FAQ sur la crise actuelle
Pourquoi le prix de l’Agriculture Oriental augmente-t-il ?
L’augmentation des prix de l’Agriculture Oriental est multifactorielle. Elle est principalement due à la hausse des coûts de production (engrais, énergie, main-d’œuvre), aux conditions climatiques parfois défavorables qui peuvent réduire les rendements, à la demande accrue sur certains marchés, et aux coûts logistiques et de transport. La recherche de marges plus équitables par les producteurs et les intermédiaires contribue également à cette tendance.
Comment les agriculteurs peuvent-ils améliorer leur rentabilité ?
Les agriculteurs peuvent améliorer leur rentabilité en optimisant leurs coûts de production (meilleure gestion de l’eau, utilisation raisonnée des intrants), en diversifiant leurs cultures, en adoptant des techniques agricoles plus performantes et durables, en développant des circuits de commercialisation plus courts et rémunérateurs, et en s’associant au sein de structures collectives pour renforcer leur pouvoir de négociation. La valorisation des produits par la transformation agroalimentaire est aussi une piste intéressante.
Quel est l’impact du changement climatique sur l’Agriculture Oriental ?

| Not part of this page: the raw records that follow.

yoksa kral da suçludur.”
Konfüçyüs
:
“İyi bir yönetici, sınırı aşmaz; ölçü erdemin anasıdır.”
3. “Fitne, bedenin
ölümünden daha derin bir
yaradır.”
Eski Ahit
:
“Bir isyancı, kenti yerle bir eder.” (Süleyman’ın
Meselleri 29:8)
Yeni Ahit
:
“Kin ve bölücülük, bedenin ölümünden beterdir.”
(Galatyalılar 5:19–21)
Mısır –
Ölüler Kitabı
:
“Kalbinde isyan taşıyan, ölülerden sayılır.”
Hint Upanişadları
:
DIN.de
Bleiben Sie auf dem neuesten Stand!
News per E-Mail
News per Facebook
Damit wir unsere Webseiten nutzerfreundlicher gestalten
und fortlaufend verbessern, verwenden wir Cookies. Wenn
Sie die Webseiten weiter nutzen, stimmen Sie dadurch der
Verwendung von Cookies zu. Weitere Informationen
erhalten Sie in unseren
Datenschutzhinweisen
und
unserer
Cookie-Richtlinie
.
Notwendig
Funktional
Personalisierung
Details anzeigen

Le changement climatique a un impact significatif sur l’Agriculture Oriental, notamment à travers l’augmentation des températures, la diminution des précipitations et la recrudescence des événements climatiques extrêmes (sécheresses, inondations). Ces phénomènes entraînent une raréfaction de l’eau, une baisse des rendements pour certaines cultures, une augmentation des maladies et ravageurs, et une modification des cycles agricoles. L’adaptation à ces nouvelles conditions est donc un enjeu majeur pour la pérennité du secteur.